■ Work item ■
Copy out only the lines running from the one that contains "thợ chuyên n" through the end of the listing. Pictures stay out.

━━━ Data provided ━━━

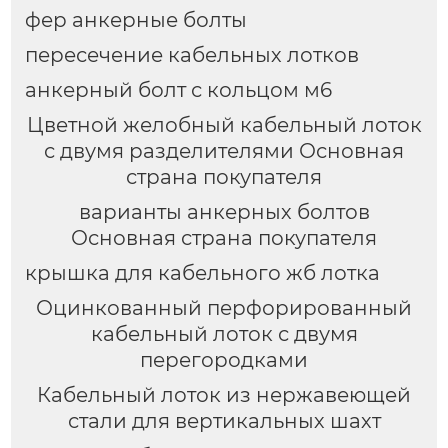
фер анкерные болты
пересечение кабельных лотков
анкерный болт с кольцом м6
Цветной желобный кабельный лоток
с двумя разделителями Основная
страна покупателя
варианты анкерных болтов
Основная страна покупателя
крышка для кабельного жб лотка
Оцинкованный перфорированный
кабельный лоток с двумя
перегородками
Кабельный лоток из нержавеющей
стали для вертикальных шахт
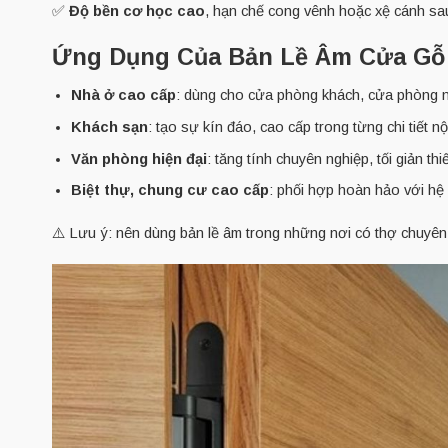
✅
Độ bền cơ học cao
, hạn chế cong vênh hoặc xệ cánh sau
Ứng Dụng Của Bản Lề Âm Cửa Gỗ 
Nhà ở cao cấp
: dùng cho cửa phòng khách, cửa phòng ng
Khách sạn
: tạo sự kín đáo, cao cấp trong từng chi tiết nội
Văn phòng hiện đại
: tăng tính chuyên nghiệp, tối giản thiế
Biệt thự, chung cư cao cấp
: phối hợp hoàn hảo với hệ 
⚠️ Lưu ý: nên dùng bản lề âm trong những nơi có thợ chuyên n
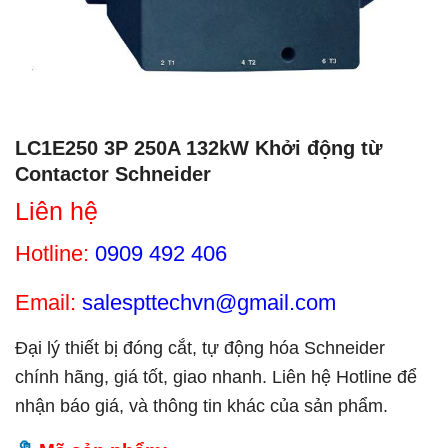
LC1E250 3P 250A 132kW Khởi động từ
Contactor Schneider
Liên hệ
Hotline:
0909 492 406
Email:
salespttechvn@gmail.com
Đại lý thiết bị đóng cắt, tự động hóa Schneider
chính hãng, giá tốt, giao nhanh. Liên hệ Hotline để
nhận báo giá, và thông tin khác của sản phẩm.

━━━

■ Your response ■
⚠️ Lưu ý: nên dùng bản lề âm trong những nơi có thợ chuyên n
LC1E250 3P 250A 132kW Khởi động từ
Contactor Schneider
Liên hệ
Hotline:
0909 492 406
Email:
salespttechvn@gmail.com
Đại lý thiết bị đóng cắt, tự động hóa Schneider
chính hãng, giá tốt, giao nhanh. Liên hệ Hotline để
nhận báo giá, và thông tin khác của sản phẩm.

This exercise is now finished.